Cotas: ponto de partida para o direito como instrumento de mudança

Boaventura de Sousa Santos discute várias perspectivas aplicáveis a diversos contextos sociais atuais no Brasil, sendo um deles a política pública de cotas raciais nas universidades. Há pouco mais de 5 anos, o STF (Supremo Tribunal Federal) deu validade à adoção da política de cotas raciais nas instituições de ensino superior do país por meio de um julgado do DEM contra o sistema de adoção de cotas da Universidade de Brasília, no qual o sistema da UnB tornou-se válido.
Analisando esse julgado sob a ótica de Boaventura, podemos tecer diversos argumentos e visões sobre as cotas raciais.
Para começar, é necessário que se destaque a diferença entre a igualdade material e a igualdade formal. As cotas realizam a igualdade material, que seria ampliar as oportunidades dos grupos menos favorecidos de modo a igualá-las as do restante da população. Visto que existe uma desigualdade histórica e discriminatória racial no Brasil – não houve política pública de reintegração do negro na sociedade e a inserção dele no mercado de trabalho quando houve a abolição da escravidão – a igualdade formal, que seria a igualdade de todos perante a lei (no âmbito jurídico), não poderia dar aos negros e índios as oportunidades “adequadas e suficientes” de ingresso no ensino superior. Assim, torna-se necessária a adoção da política de cotas.

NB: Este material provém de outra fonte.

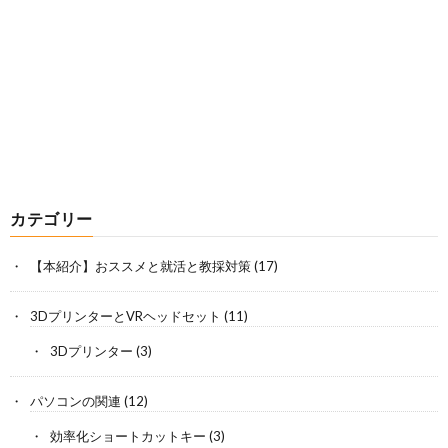
カテゴリー
【本紹介】おススメと就活と教採対策
(17)
3DプリンターとVRヘッドセット
(11)
3Dプリンター
(3)
パソコンの関連
(12)
効率化ショートカットキー
(3)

Boaventura discute a tensão dialética entre a emancipação (lutas sociais) e a regulação (controle social). Para ele, essa tensão dialética deve ser recuperada e é justamente nela que a modernidade vai se constituir. A emancipação deve estar dentro da regulação, ou seja, dentro do direito, e em determinado momento esses dois conceitos passam a convergir. A perspectiva desse autor é a de que se possa ocupar o direito com perspectivas emancipatórias, ou seja, as lutas sociais só surtirão efeitos se estiverem dentro dessa regulação, desse controle social, que nada mais é que o direito. Portanto, a validação da política pública de cotas raciais pelo STF é justamente a inclusão dessa luta social na regulação, pois ela passa a fazer parte do Estado e do direito, legitimando-a sob a ótica do direito. E é isso que Boaventura quer nos fazer enxergar na tensão dialética entre a emancipação e a regulação.

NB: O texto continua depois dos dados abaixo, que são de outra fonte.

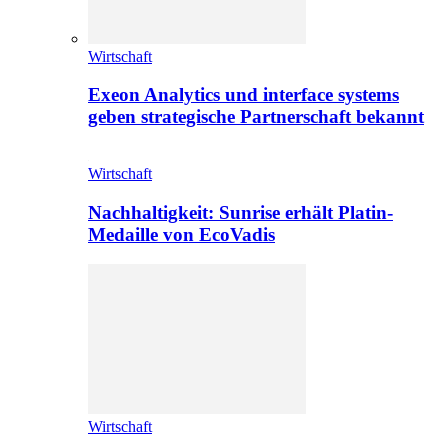
Wirtschaft
Exeon Analytics und interface systems
geben strategische Partnerschaft bekannt
Wirtschaft
Nachhaltigkeit: Sunrise erhält Platin-
Medaille von EcoVadis
Wirtschaft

Boaventura propõe a perspectiva do direito como zona de contato com quatro formas de existência nessas zonas de contato – violência, coexistência, reconciliação e convivialidade. Nesse caso, a universidade seria importante pra fazer a ponte entre essas zonas de contato e promover a convivialidade – saber lidar com a convivência intercultural de modo a desenvolver a tolerância.
Além disso, a política de cotas pode promover o diálogo intercultural de Boaventura, a ideia da concepção de direitos humanos mestiço, o cruzamento de culturas já que ele trabalha com a ideia de que todas as culturas são incompletas. Ele propõe pensar em experiências possíveis e na mobilização do direito no hemisfério sul como uma possibilidade de mudança social.

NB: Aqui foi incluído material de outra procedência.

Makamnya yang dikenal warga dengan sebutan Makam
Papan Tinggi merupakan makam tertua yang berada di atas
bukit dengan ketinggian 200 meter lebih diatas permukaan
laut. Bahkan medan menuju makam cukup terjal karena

Conclui-se que as cotas apenas iniciam a solução desse problema da exclusão social e é uma medida transitória por não termos recursos estruturais para mudanças efetivas. Entretanto, para Boaventura, esse é o germe da sociologia das emergências, não é a solução efetiva, mas o ponto de partida. Não é a emancipação em si, mas o instrumento de mudança.